Parents Teachers

How to support a trans youth

It can really be a difficult journey as a parent, or even a teacher, of a child that is transgender or having gender identity struggles. Many parents aren’t sure on how to help their child and are scared of doing the wrong things. Here are some pointers that can help you, help a child.

Listen to them

It may not seem like much but one of the most important things that a parent or teacher can do is listen to their child or pupil. Hearing exactly how they feel and having a sit down conversation is extremely important. Each case from one transgender child to another differs, so it is extremely important to listen, and comprehend exactly how the individual is feeling at that specific moment in time or just generally about themselves. Some children may not feel comfortable and may think they are trans but aren’t really sure or educated, and others may be set in stone that they know they are in the wrong body and wish to transition. Listening is key.

Use their preferred pronouns

Pronouns are a very sensitive subject for transgender people. Imagine that for a long period of time, you have known in your head that you are another gender, but have had to be raised as another. It is an extremely distressing feeling. Therefore, when an individual begins their transition and is finally starting to become happy with themselves and who they are, it can be harmful to their progression if an individual was to call them the incorrect pronoun. For instance if a child born female transitions to male, but is still called a girl, it can have really severe effects on the individual. Ensure you take time to think before you speak and make sure you are using the child’s preferred pronouns.

Do your research

Doing your research as a parent or teacher is extremely important. Coming from my own POV, at first I had a lack of knowledge on hormones and how starting my transition worked. I approached the LGBT support teacher at school who gave me information to tavistock, the gender clinic in London, and links to websites and support groups. If you are a parent or teacher, we will provide you with information to links for support, mental health and information on transitioning and hormone replacement therapy that you could print off and read so that you are more educated for your child.

Adults Parents Teachers Youths

What is Transgender?

For many parents, finding out their child is transgender can be a sensitive topic. Often parents find it a big shock to the system and feel overwhelmed with information. Of course, any parent loves their child and wishes to be there for them, and it can be a lot of information to process all at once. 

Being transgender is when one’s personal identity does not correspond with the sex they were assigned at birth.

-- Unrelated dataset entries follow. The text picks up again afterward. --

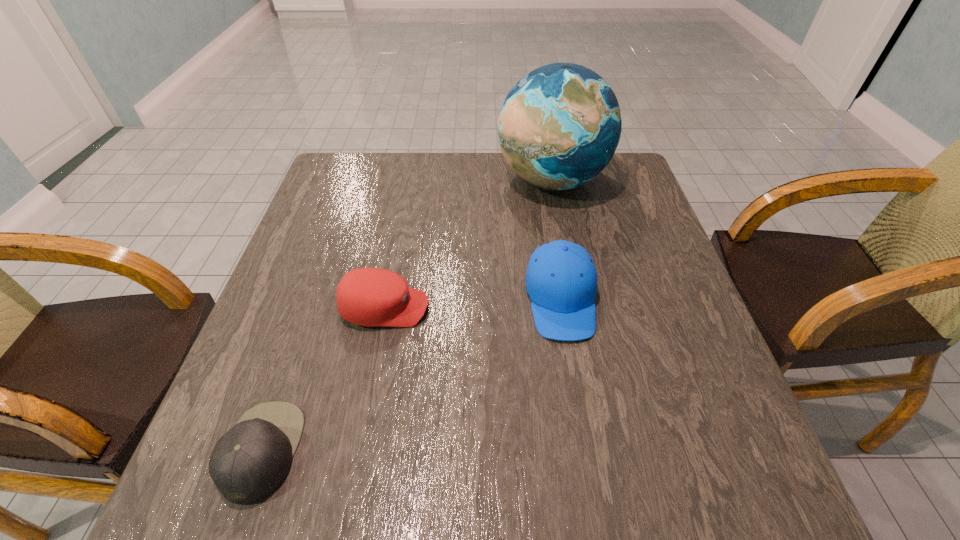 Image resolution: width=960 pixels, height=540 pixels. What are the coordinates of `the farthest object` in the screenshot? It's located at (559, 127).

I want to click on globe, so coord(559,127).

The image size is (960, 540). What are the coordinates of `the tallest cap` in the screenshot? It's located at (561, 280).

Find the location of a particular element. This screenshot has width=960, height=540. the rightmost cap is located at coordinates (561, 280).

Where is `the third object from right to left`? Image resolution: width=960 pixels, height=540 pixels. the third object from right to left is located at coordinates (369, 297).

Find the location of a particular element. the leftmost object is located at coordinates (250, 461).

I want to click on the nearest cap, so click(x=250, y=461).

This screenshot has height=540, width=960. Identify the location of free space located on the front of the tallest object. (577, 307).

Find the location of a particular element. The image size is (960, 540). free space located on the front-facing side of the rightmost cap is located at coordinates (580, 409).

Where is `vacant point located on the front-facing side of the second cap from right to left`? This screenshot has width=960, height=540. vacant point located on the front-facing side of the second cap from right to left is located at coordinates [509, 308].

For Instance, someone may be born physically male but they identify as female and vice versa. 

Gender Dysporia: according to the Mayo Clinic, Gender dysphoria is the feeling of discomfort or distress that might occur in people whose gender identity differs from their sex assigned at birth or sex-related physical characteristics. Transgender and gender-nonconforming people might experience gender dysphoria at some point in their lives.

A lot of the time, people can get misconstrued with the meaning of cross dressing and being transgender. I myself have experienced people with a lack of knowledge being unaware of the difference. Cross dressing is when someone wishes to remain the sex they were born as, but seeks fulfilment from dressing as the opposite sex. Transgender is when one wishes to take action (whether it be hormones, surgery etc) to permanently change the sex they were assigned at birth to the opposite sex and have that permanent role in society. 

Each case between transgender people is different, so it’s important that if your child comes out to you as trans, that you listen to his/her/their preferences on how they wish for it to be addressed and what they wish the next steps shall be.